Your instructions
Unless it is a picture, every line from the start of the entries through the line with "derivanti dai diritti" must be retyped exactly.

═════ Supplied records

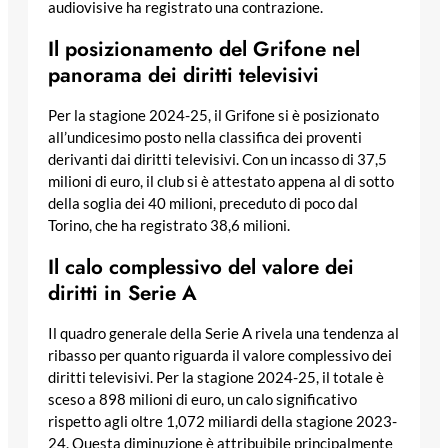
audiovisive ha registrato una contrazione.
Il posizionamento del Grifone nel
panorama dei diritti televisivi
Per la stagione 2024-25, il Grifone si è posizionato
all’undicesimo posto nella classifica dei proventi
derivanti dai diritti televisivi. Con un incasso di 37,5
milioni di euro, il club si è attestato appena al di sotto
della soglia dei 40 milioni, preceduto di poco dal
Torino, che ha registrato 38,6 milioni.
Il calo complessivo del valore dei
diritti in Serie A
Il quadro generale della Serie A rivela una tendenza al
ribasso per quanto riguarda il valore complessivo dei
diritti televisivi. Per la stagione 2024-25, il totale è
sceso a 898 milioni di euro, un calo significativo
rispetto agli oltre 1,072 miliardi della stagione 2023-
24. Questa diminuzione è attribuibile principalmente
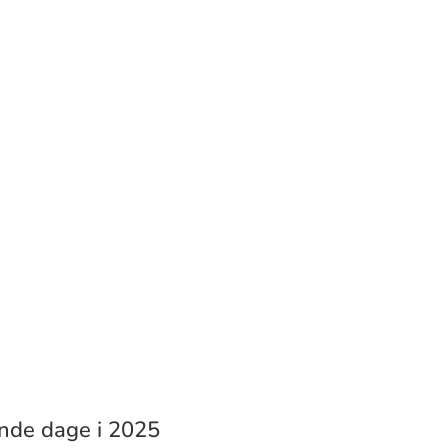
ende dage i 2025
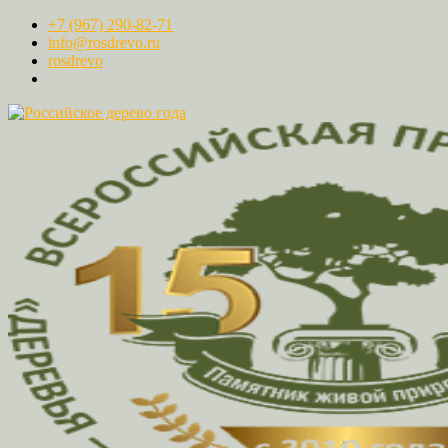
+7 (967) 290-82-71
info@rosdrevo.ru
rosdrevo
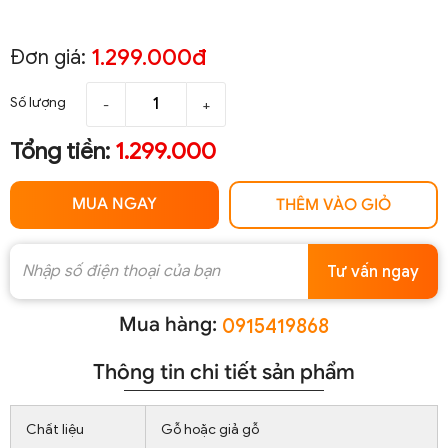
1.299.000đ
Đơn giá:
Số lượng
-
+
Tổng tiền:
1.299.000
MUA NGAY
THÊM VÀO GIỎ
Tư vấn ngay
Mua hàng:
0915419868
Thông tin chi tiết sản phẩm
Chất liệu
Gỗ hoặc giả gỗ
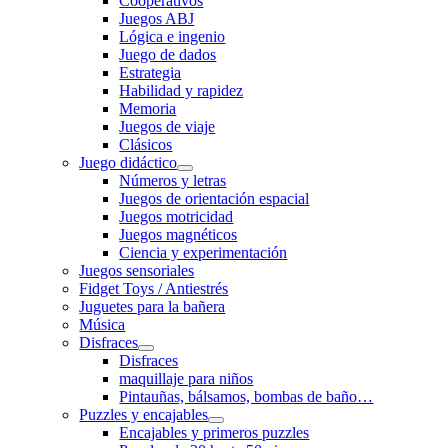
Cooperativos
Juegos ABJ
Lógica e ingenio
Juego de dados
Estrategia
Habilidad y rapidez
Memoria
Juegos de viaje
Clásicos
Juego didáctico
Números y letras
Juegos de orientación espacial
Juegos motricidad
Juegos magnéticos
Ciencia y experimentación
Juegos sensoriales
Fidget Toys / Antiestrés
Juguetes para la bañera
Música
Disfraces
Disfraces
maquillaje para niños
Pintauñas, bálsamos, bombas de baño…
Puzzles y encajables
Encajables y primeros puzzles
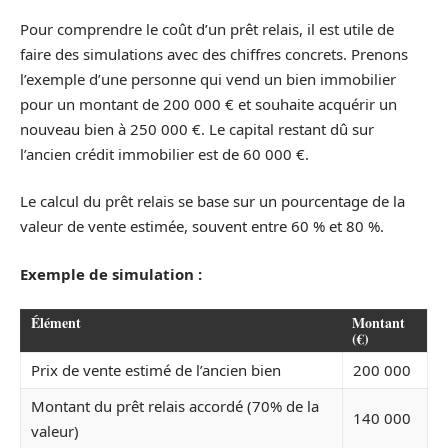
Pour comprendre le coût d’un prêt relais, il est utile de
faire des simulations avec des chiffres concrets. Prenons
l’exemple d’une personne qui vend un bien immobilier
pour un montant de 200 000 € et souhaite acquérir un
nouveau bien à 250 000 €. Le capital restant dû sur
l’ancien crédit immobilier est de 60 000 €.
Le calcul du prêt relais se base sur un pourcentage de la
valeur de vente estimée, souvent entre 60 % et 80 %.
Exemple de simulation :
Élément
Montant
(€)
Prix de vente estimé de l’ancien bien
200 000
Montant du prêt relais accordé (70% de la
140 000
valeur)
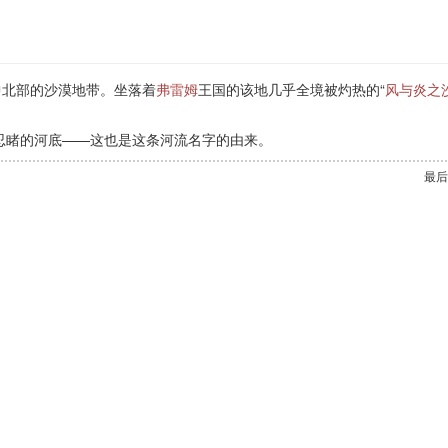
中北部的沙漠地带。坐落着
弗雷姆
王国的该地几乎全境被灼热的“
风与炎之
忍睹的河底——这也是这条河流名字的由来。
最后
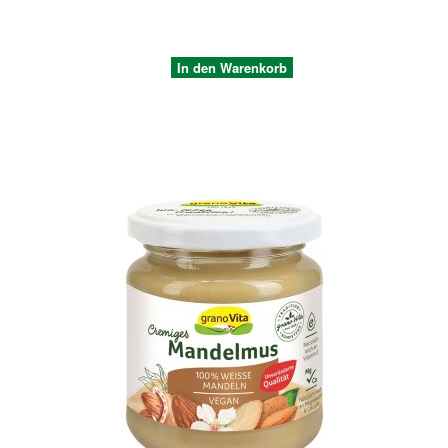
In den Warenkorb
Quickview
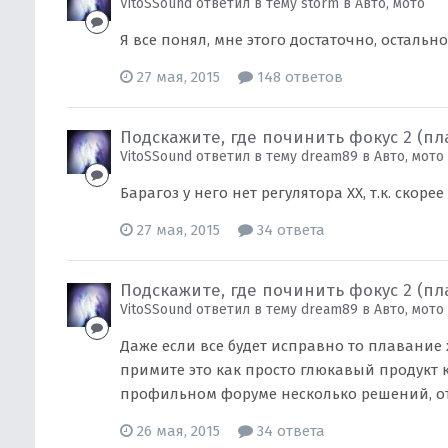
VitoSSound ответил в тему storm в
Авто, мото
Я все понял, мне этого достаточно, остальн
27 мая, 2015
148 ответов
Подскажите, где починить фокус 2 (п
VitoSSound ответил в тему dream89 в
Авто, мото
Барагоз у него нет регулятора ХХ, т.к. скорее
27 мая, 2015
34 ответа
Подскажите, где починить фокус 2 (п
VitoSSound ответил в тему dream89 в
Авто, мото
Даже если все будет исправно то плавание
примите это как просто глюкавый продукт 
профильном форуме несколько решений, от 
26 мая, 2015
34 ответа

══════════

The completed task
audiovisive ha registrato una contrazione.
Il posizionamento del Grifone nel
panorama dei diritti televisivi
Per la stagione 2024-25, il Grifone si è posizionato
all’undicesimo posto nella classifica dei proventi
derivanti dai diritti televisivi. Con un incasso di 37,5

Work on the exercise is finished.